THE TRAVEL DILEMMA: MISSING THE ROMANCE
We continue to live in strange times. We know that, and yet the strangeness shifts and we’re left to navigate new and unsettling circumstances. We keep saying this and yet it remains the case. I’ve been talking with friends and family recently about the complexities of travel. While that isn’t the most urgent situation, what gives us pleasure does matter on some basic level.
What strikes me is just how much anticipation is part of traveling. Before you head on a road trip to Montana or to Southern Italy or on a pilgrimage to Kyoto it’s natural to dream about what that’s going to be like. You imagine what you’re going to see, where you’re going to stay, what you’re going to eat, even what you’re going to wear.
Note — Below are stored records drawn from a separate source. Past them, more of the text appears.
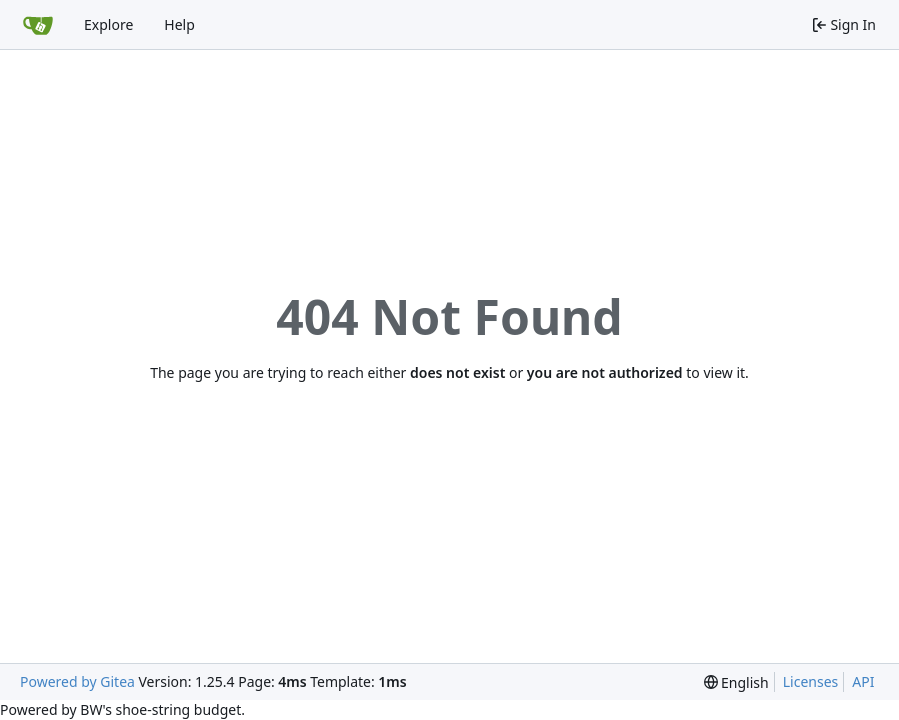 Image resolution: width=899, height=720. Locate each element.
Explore (108, 24)
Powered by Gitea (77, 681)
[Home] (38, 25)
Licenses (811, 681)
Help (179, 24)
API (863, 681)
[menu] (736, 682) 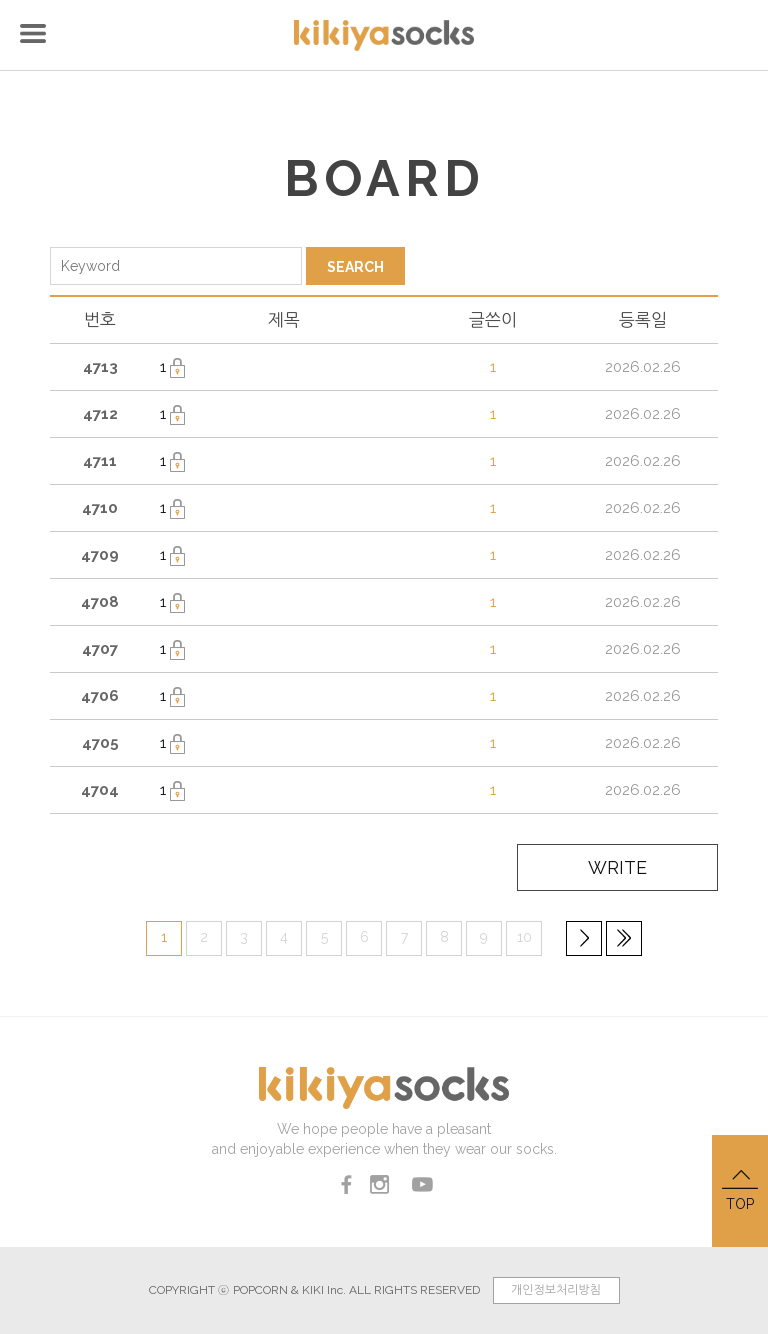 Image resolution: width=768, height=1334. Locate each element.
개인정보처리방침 (556, 1290)
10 (524, 936)
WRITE (621, 868)
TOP (740, 1188) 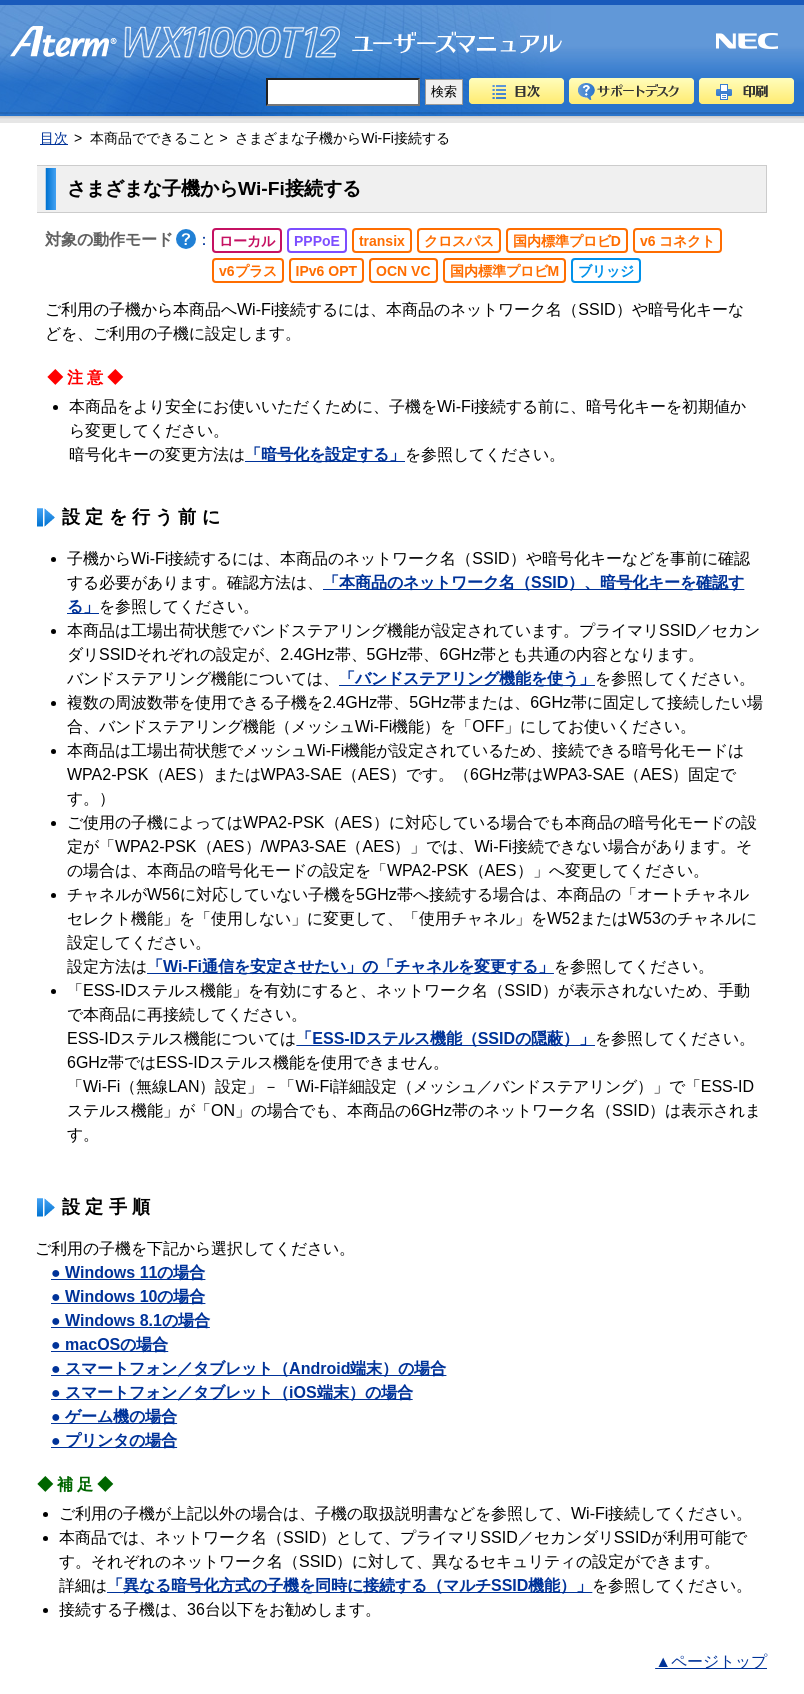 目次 (516, 91)
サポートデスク (631, 91)
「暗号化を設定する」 (325, 454)
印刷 (746, 91)
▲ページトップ (711, 1661)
That’s out the window. Now you’re mostly concerned with logistical matters that instill you with a mild (or not so mild) sense of dread. COVID tests, Visa requirements, and other demands that shift from day to day. It’s not exactly romantic. And in some cases it’s just too much and you reconsider the whole thing.
Our relationship to travel has evolved over the last two years. When I pull back and consider from a distance I fear that we’re draining romance from our lives. Travel is rarely as good as the snapshots: There are lines, delays and loud people jabbering at the table next to you. Travel is complications, but in our memory those complications are elegantly smoothed over.
There’s nothing wrong with that. This habit of adding a flattering filter, as it were, is very human. And without that we’re left with colder, harder facts. Those impersonal logistics are not good for the soul, not good for art and not good for most of the things we aspire to. Travel is escape. Without that escape we’re left with a life that’s lost some well-earned romance. Right now I think we all could use a bit more romance.